FIG. 4 is a diagram showing a display on the LCD at the time of continuous operation of the radio receiver using the tuner according to one embodiment of the present invention.

FIG. 5 is a diagram showing a display on an LCD at the time of continuous operation of a radio receiver using a tuner according to another embodiment of the present invention.

FIG. 6 is a block diagram of a television receiver using a conventional tuner.

[Explanation of symbols]

 DESCRIPTION OF SYMBOLS 10 ... Radio receiver 11 ... Antenna 12 ... Tuner 13 ... Demodulation / amplification circuit 14 ... Microcomputer 15 ... Up button 16 ... Down button 17 ... LCD 18 ... Operation part 19 ... Speaker

Claims (4)

[Claims] A receiving means for receiving a radio signal of a predetermined frequency via an antenna; an operating means for inputting an instruction to increase or decrease a selected frequency; and the receiving means receiving in response to an operation of the operating means.
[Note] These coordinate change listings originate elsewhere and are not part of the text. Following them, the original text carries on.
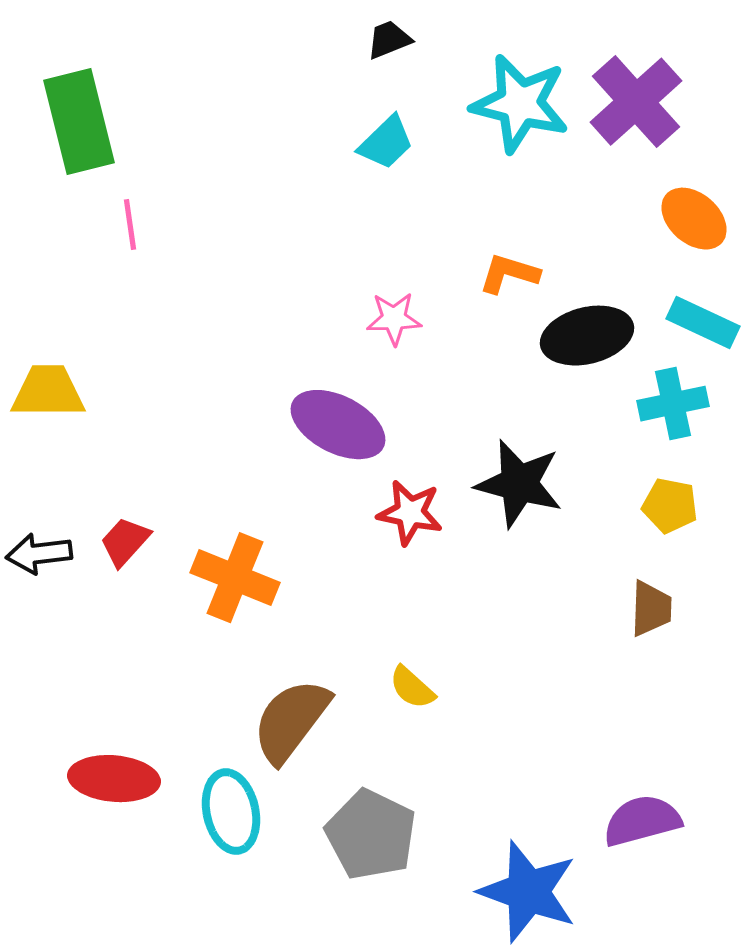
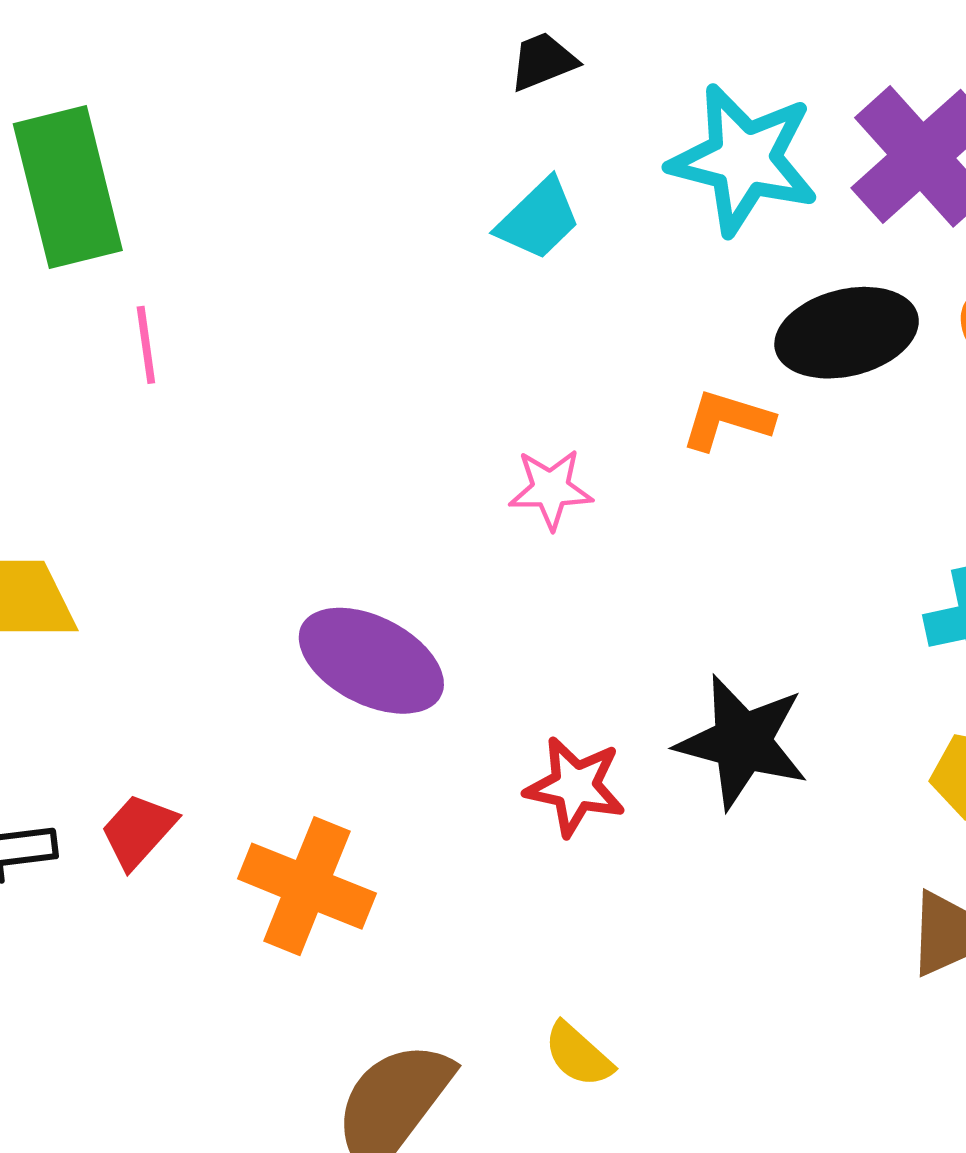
black ellipse: (587, 336) -> (847, 333), moved
purple ellipse: (338, 425) -> (371, 661), moved

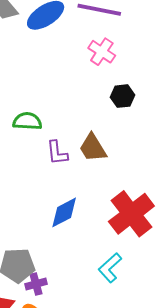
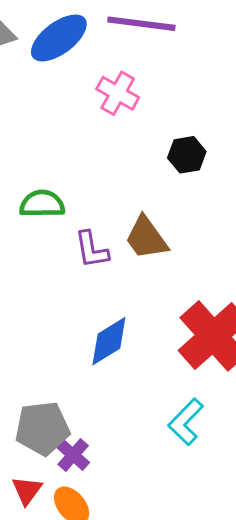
pink cross: (102, 52) -> (118, 93), moved
purple cross: (36, 284) -> (73, 455), turned -30

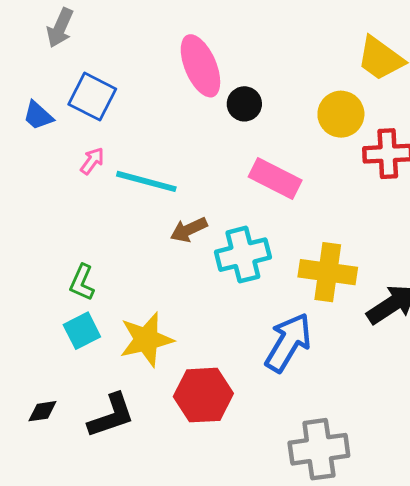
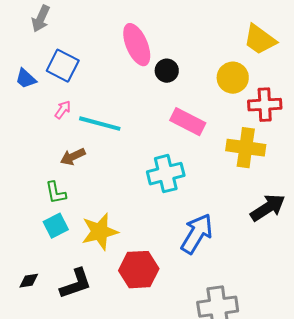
brown arrow: (189, 230) -> (73, 157), moved
yellow cross: (328, 272) -> (246, 148), moved
green L-shape: (82, 282) -> (56, 193), turned -35

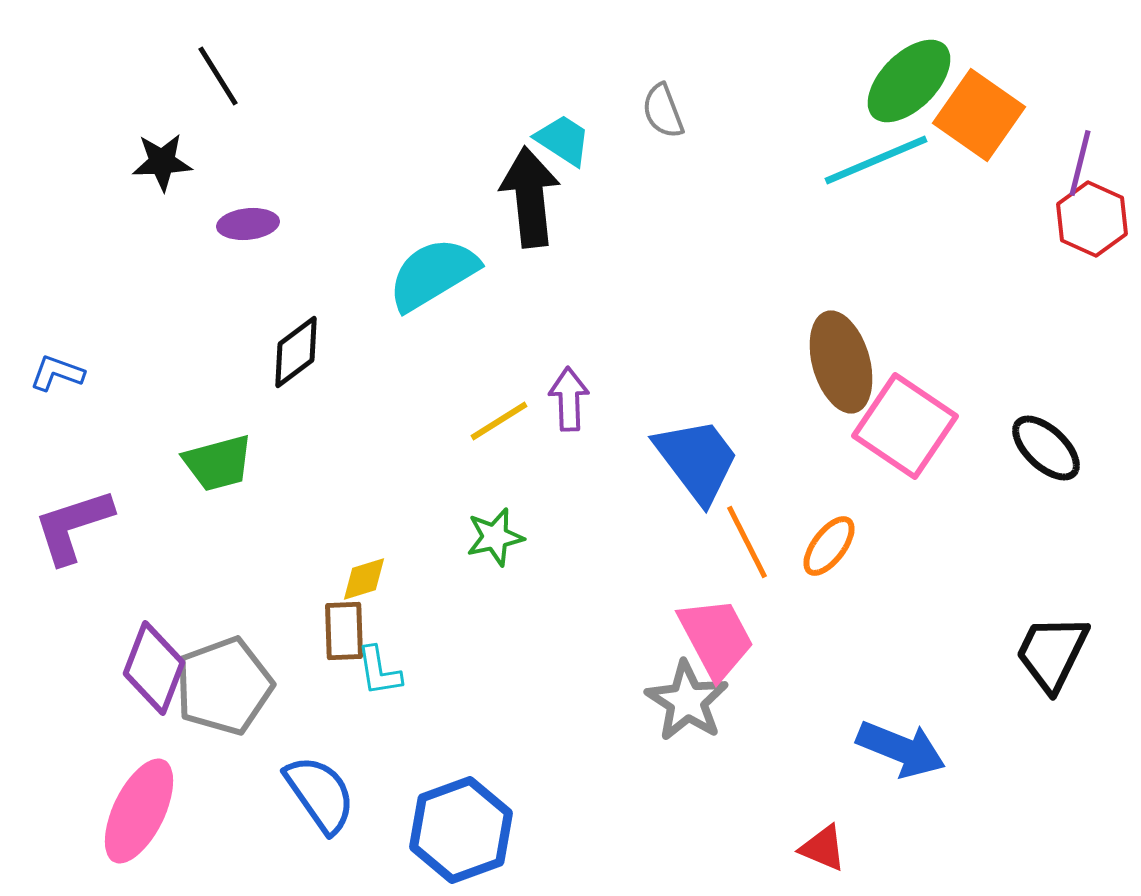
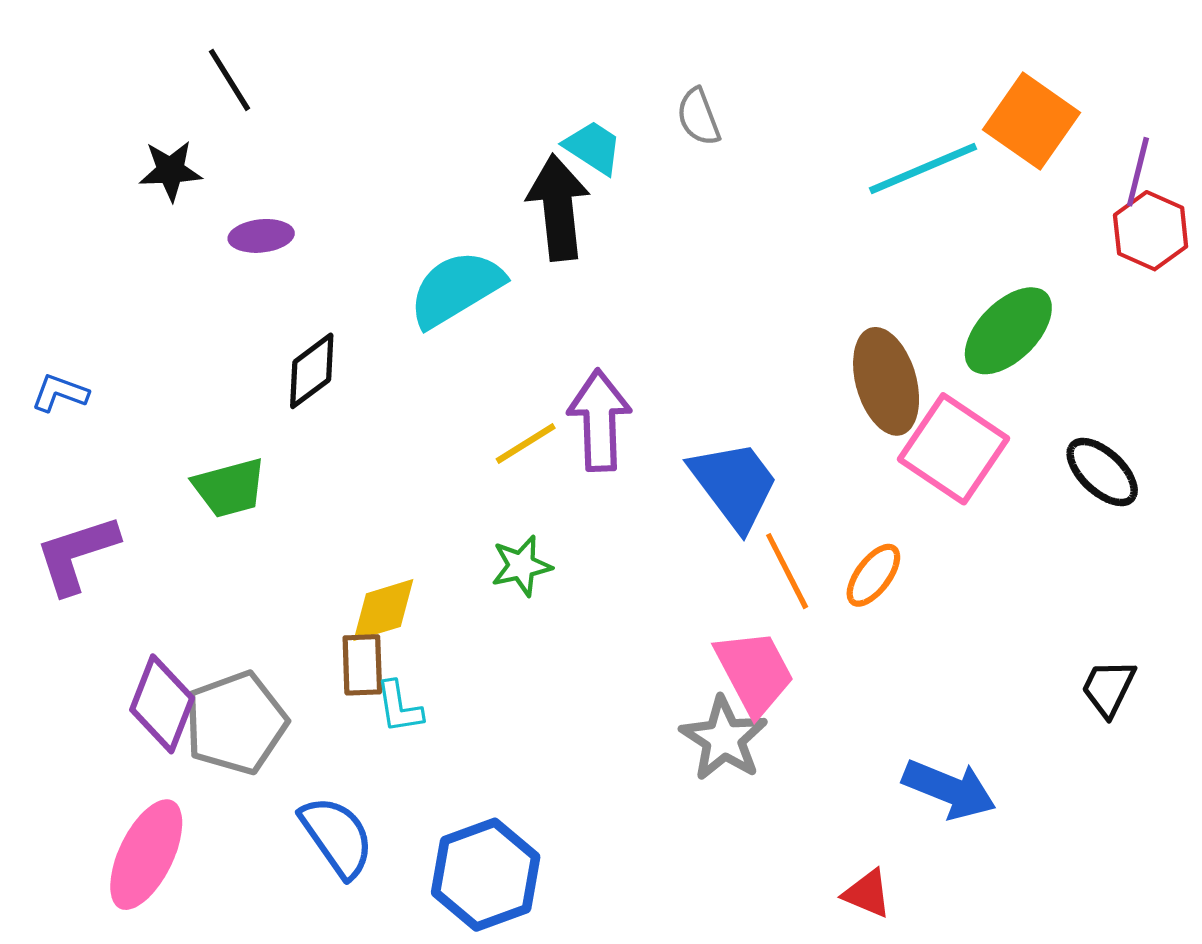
green ellipse: (909, 81) -> (1008, 331), moved
purple arrow: (569, 399) -> (599, 420), size x1.5
yellow diamond: (364, 579) -> (383, 610), size x1.4
black trapezoid: (1052, 653) -> (1108, 688), size x0.7

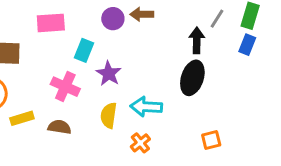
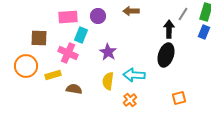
purple circle: (113, 19) -> (98, 16), moved
cyan rectangle: (84, 50) -> (81, 35), moved
pink cross: (65, 87) -> (68, 53), moved
yellow rectangle: (22, 118) -> (53, 75), moved

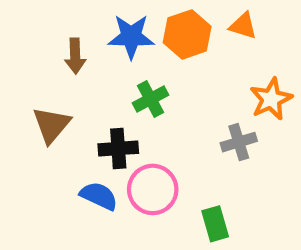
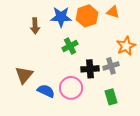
brown triangle: (51, 125) -> (24, 75), moved
black cross: (118, 149) -> (90, 69), moved
green rectangle: (215, 224) -> (111, 97), moved

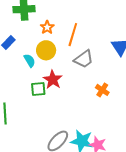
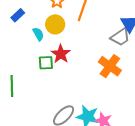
gray trapezoid: (84, 59) -> (120, 37), moved
orange cross: (102, 90) -> (110, 66), size x1.6

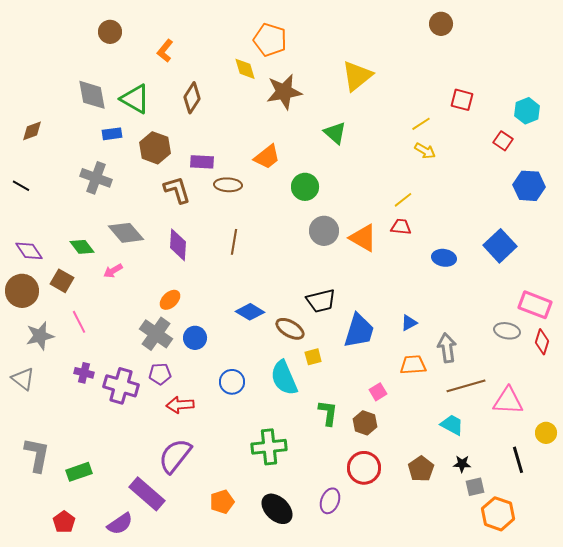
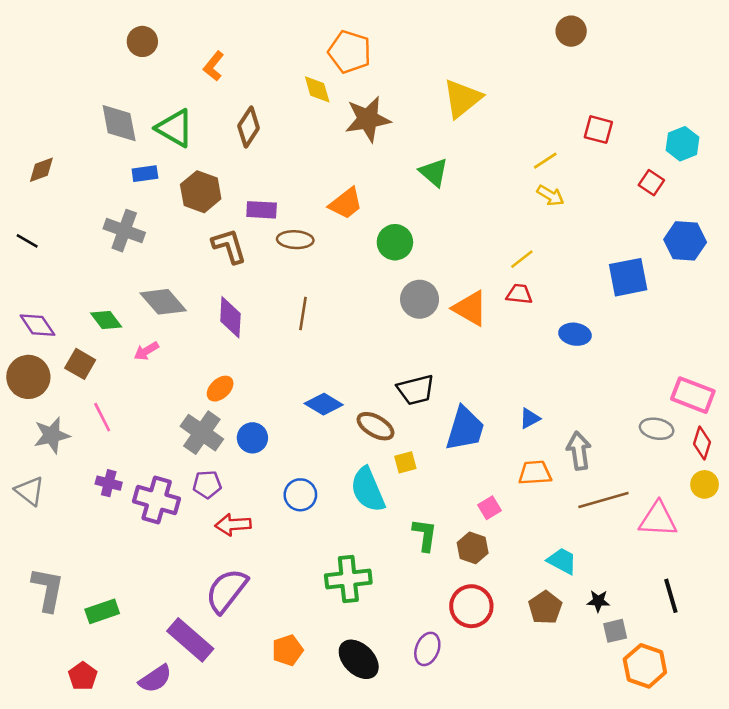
blue square: (500, 246) -> (628, 277), moved, turned 32
cyan trapezoid: (452, 425) -> (562, 561), moved
yellow circle: (546, 433) -> (705, 484), moved

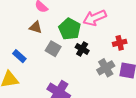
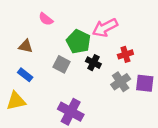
brown triangle: (36, 27) -> (26, 46), moved
red cross: (120, 43) -> (125, 54), moved

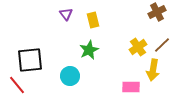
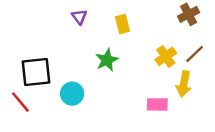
yellow rectangle: (93, 20) -> (123, 24), moved
cyan circle: (70, 76) -> (72, 94), moved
Frequency switching control means for controlling the frequency of the radio signal to be switched at a predetermined frequency pitch; switching pitch changing means for increasing the pitch of the frequency switched by the frequency switching control means when the operation by the operation means is continuous A tuner comprising: 2. The tuner according to claim 1, wherein the switching pitch changing means switches a frequency of a digit larger than a normal switching frequency pitch when a continuous operation is input by the operating means. A tuner characterized by increasing the pitch. 3. The tuner according to claim 1, wherein said switching pitch changing means performs switching by setting a plurality of normal switching frequency pitches to one pitch during continuous input of operation by said operating means. A tuner characterized by increasing the frequency pitch. 4. The tuner according to claim 1, wherein the switching pitch changing means switches the frequency switching control means as the continuous input time of the operation by the operation means becomes longer. A tuner characterized by increasing the frequency pitch.